### WORK REQUEST
Exact copies of the lines below are the goal; any images in them are dropped.

### DATA SHOWN
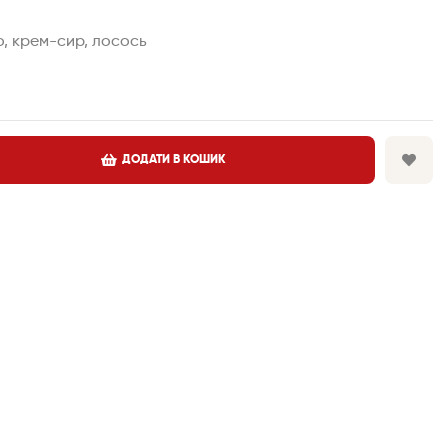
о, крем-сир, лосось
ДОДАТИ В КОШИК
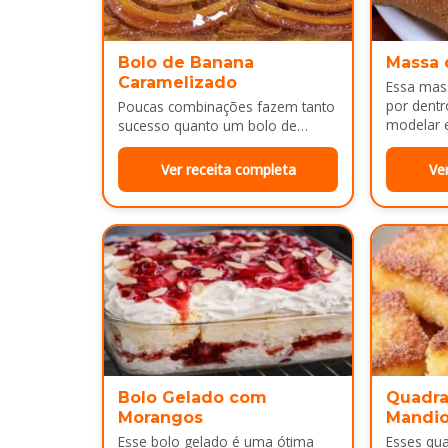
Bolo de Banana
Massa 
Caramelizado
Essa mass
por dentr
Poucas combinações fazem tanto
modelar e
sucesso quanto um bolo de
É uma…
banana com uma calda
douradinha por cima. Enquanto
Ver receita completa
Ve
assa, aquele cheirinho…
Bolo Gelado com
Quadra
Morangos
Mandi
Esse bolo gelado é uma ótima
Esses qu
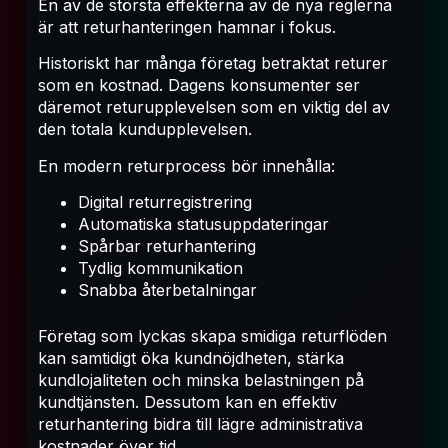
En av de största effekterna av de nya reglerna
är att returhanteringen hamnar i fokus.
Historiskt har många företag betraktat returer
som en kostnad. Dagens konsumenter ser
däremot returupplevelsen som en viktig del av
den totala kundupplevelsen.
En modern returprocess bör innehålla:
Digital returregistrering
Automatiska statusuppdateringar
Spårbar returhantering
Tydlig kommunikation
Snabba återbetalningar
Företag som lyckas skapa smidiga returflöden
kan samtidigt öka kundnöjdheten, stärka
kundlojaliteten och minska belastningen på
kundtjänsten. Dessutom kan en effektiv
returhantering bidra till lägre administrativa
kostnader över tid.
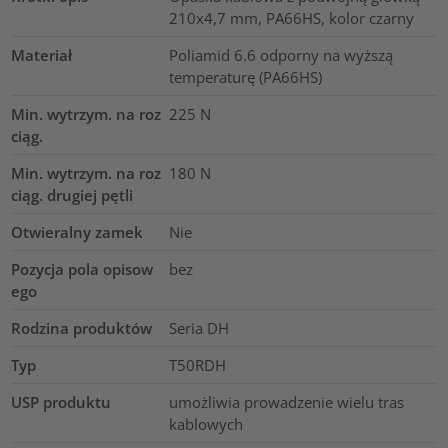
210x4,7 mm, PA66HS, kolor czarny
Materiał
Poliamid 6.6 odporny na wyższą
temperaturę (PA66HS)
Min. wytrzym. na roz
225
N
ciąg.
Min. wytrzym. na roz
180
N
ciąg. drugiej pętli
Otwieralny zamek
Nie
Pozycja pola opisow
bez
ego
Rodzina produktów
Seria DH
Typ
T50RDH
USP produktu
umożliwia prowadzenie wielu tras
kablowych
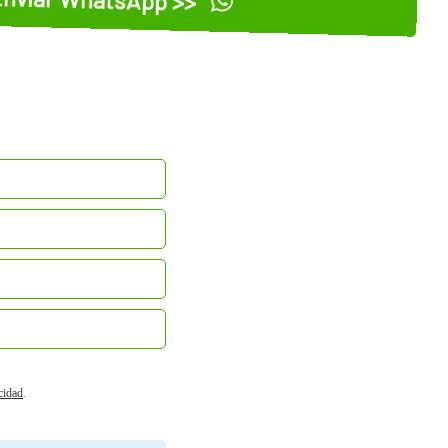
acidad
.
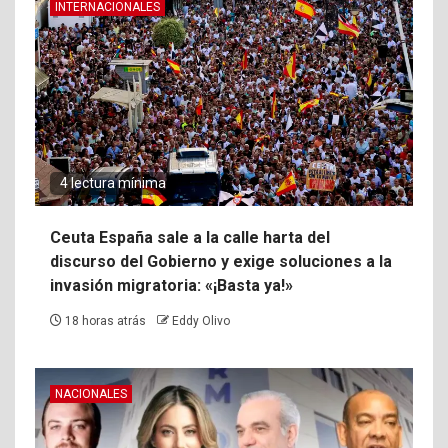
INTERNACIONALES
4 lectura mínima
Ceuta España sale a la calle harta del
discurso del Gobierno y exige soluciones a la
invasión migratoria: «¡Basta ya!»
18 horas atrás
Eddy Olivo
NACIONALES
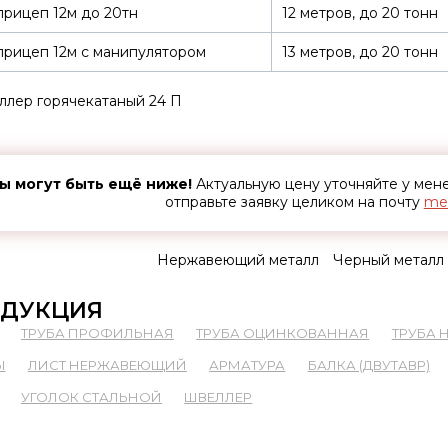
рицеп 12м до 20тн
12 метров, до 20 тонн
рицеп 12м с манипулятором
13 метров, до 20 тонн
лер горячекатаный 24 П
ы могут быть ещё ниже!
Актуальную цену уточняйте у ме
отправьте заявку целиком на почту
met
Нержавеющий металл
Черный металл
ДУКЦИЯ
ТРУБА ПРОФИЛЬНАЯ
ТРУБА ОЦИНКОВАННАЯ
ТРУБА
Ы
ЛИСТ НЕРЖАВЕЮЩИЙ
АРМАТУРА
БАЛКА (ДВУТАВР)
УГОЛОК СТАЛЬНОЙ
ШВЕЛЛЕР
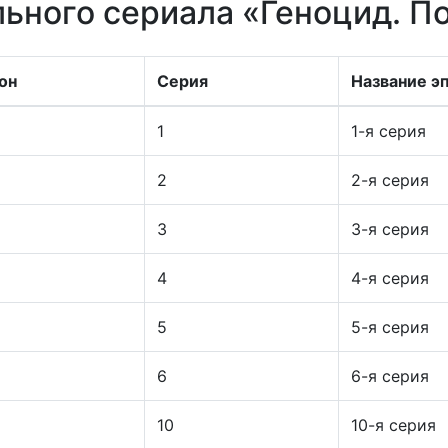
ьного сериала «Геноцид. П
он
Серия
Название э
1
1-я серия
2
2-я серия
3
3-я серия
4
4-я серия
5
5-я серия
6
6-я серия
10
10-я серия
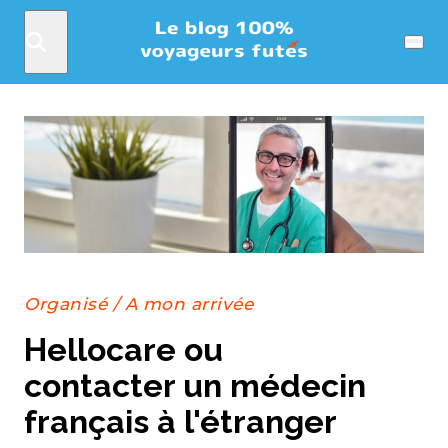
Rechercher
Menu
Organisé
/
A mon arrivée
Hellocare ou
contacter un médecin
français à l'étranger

### FINISHED EXERCISE
о, крем-сир, лосось
ДОДАТИ В КОШИК
Bolo de Banana
Massa 
Caramelizado
Essa mass
por dentr
Poucas combinações fazem tanto
modelar e
sucesso quanto um bolo de
É uma…
banana com uma calda
douradinha por cima. Enquanto
Ver receita completa
Ve
assa, aquele cheirinho…
Bolo Gelado com
Quadra
Morangos
Mandi
Esse bolo gelado é uma ótima
Esses qu
En av de största effekterna av de nya reglerna
är att returhanteringen hamnar i fokus.
Historiskt har många företag betraktat returer
som en kostnad. Dagens konsumenter ser
däremot returupplevelsen som en viktig del av
den totala kundupplevelsen.
En modern returprocess bör innehålla:
Digital returregistrering
Automatiska statusuppdateringar
Spårbar returhantering
Tydlig kommunikation
Snabba återbetalningar
Företag som lyckas skapa smidiga returflöden
kan samtidigt öka kundnöjdheten, stärka
kundlojaliteten och minska belastningen på
kundtjänsten. Dessutom kan en effektiv
returhantering bidra till lägre administrativa
kostnader över tid.
210x4,7 mm, PA66HS, kolor czarny
Materiał
Poliamid 6.6 odporny na wyższą
temperaturę (PA66HS)
Min. wytrzym. na roz
225
N
ciąg.
Min. wytrzym. na roz
180
N
ciąg. drugiej pętli
Otwieralny zamek
Nie
Pozycja pola opisow
bez
ego
Rodzina produktów
Seria DH
Typ
T50RDH
USP produktu
umożliwia prowadzenie wielu tras
kablowych
acidad
.
INTERNACIONALES
4 lectura mínima
Ceuta España sale a la calle harta del
discurso del Gobierno y exige soluciones a la
invasión migratoria: «¡Basta ya!»
18 horas atrás
Eddy Olivo
NACIONALES
рицеп 12м до 20тн
12 метров, до 20 тонн
рицеп 12м с манипулятором
13 метров, до 20 тонн
лер горячекатаный 24 П
ы могут быть ещё ниже!
Актуальную цену уточняйте у ме
отправьте заявку целиком на почту
met
Нержавеющий металл
Черный металл
ДУКЦИЯ
ТРУБА ПРОФИЛЬНАЯ
ТРУБА ОЦИНКОВАННАЯ
ТРУБА
Ы
ЛИСТ НЕРЖАВЕЮЩИЙ
АРМАТУРА
БАЛКА (ДВУТАВР)
УГОЛОК СТАЛЬНОЙ
ШВЕЛЛЕР
ьного сериала «Геноцид. П
он
Серия
Название э
1
1-я серия
2
2-я серия
3
3-я серия
4
4-я серия
5
5-я серия
6
6-я серия
10
10-я серия
Rechercher
Menu
Organisé
/
A mon arrivée
Hellocare ou
contacter un médecin
français à l'étranger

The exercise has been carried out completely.